RAW DATA below:

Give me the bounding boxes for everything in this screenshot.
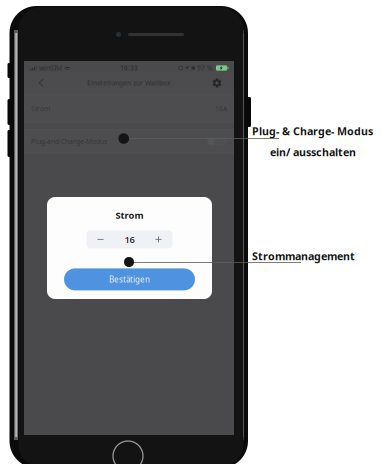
staticText: Einstellungen zur Wallbox — [87, 79, 171, 88]
staticText: Strommanagement — [252, 249, 355, 263]
staticText: 16A — [215, 104, 227, 113]
staticText: Strom — [31, 104, 50, 113]
button[interactable]: Settings — [206, 72, 228, 94]
staticText: 16:33 — [120, 64, 138, 72]
button[interactable]: Bestätigen — [64, 268, 195, 290]
button[interactable]: Decrease — [86, 230, 114, 248]
staticText: ein/ ausschalten — [270, 145, 356, 159]
staticText: Bestätigen — [109, 274, 150, 285]
staticText: 16 — [124, 233, 134, 246]
staticText: Plug-and-Charge-Modus — [31, 137, 107, 146]
button[interactable]: Increase — [144, 230, 172, 248]
staticText: Strom — [116, 209, 144, 221]
staticText: 97 % — [197, 64, 213, 72]
staticText: winSIM — [39, 64, 62, 72]
button[interactable]: Plug-and-Charge-Modus — [24, 130, 234, 153]
staticText: Plug- & Charge- Modus — [252, 124, 373, 138]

End of RAW DATA.

▶ [WHAT YOU NEED TO DO]:
Repeat the preceding records precisely, and leave every picture out of the copy.

▶ [RESPONSE TO THE TASK]:
Give me the bounding boxes for everything in this screenshot.
staticText: Einstellungen zur Wallbox — [87, 79, 171, 88]
staticText: Strommanagement — [252, 249, 355, 263]
staticText: 16A — [215, 104, 227, 113]
staticText: Strom — [31, 104, 50, 113]
button[interactable]: Settings — [206, 72, 228, 94]
staticText: 16:33 — [120, 64, 138, 72]
button[interactable]: Bestätigen — [64, 268, 195, 290]
button[interactable]: Decrease — [86, 230, 114, 248]
staticText: ein/ ausschalten — [270, 145, 356, 159]
staticText: Bestätigen — [109, 274, 150, 285]
staticText: 16 — [124, 233, 134, 246]
staticText: Plug-and-Charge-Modus — [31, 137, 107, 146]
button[interactable]: Increase — [144, 230, 172, 248]
staticText: Strom — [116, 209, 144, 221]
staticText: 97 % — [197, 64, 213, 72]
staticText: winSIM — [39, 64, 62, 72]
button[interactable]: Plug-and-Charge-Modus — [24, 130, 234, 153]
staticText: Plug- & Charge- Modus — [252, 124, 373, 138]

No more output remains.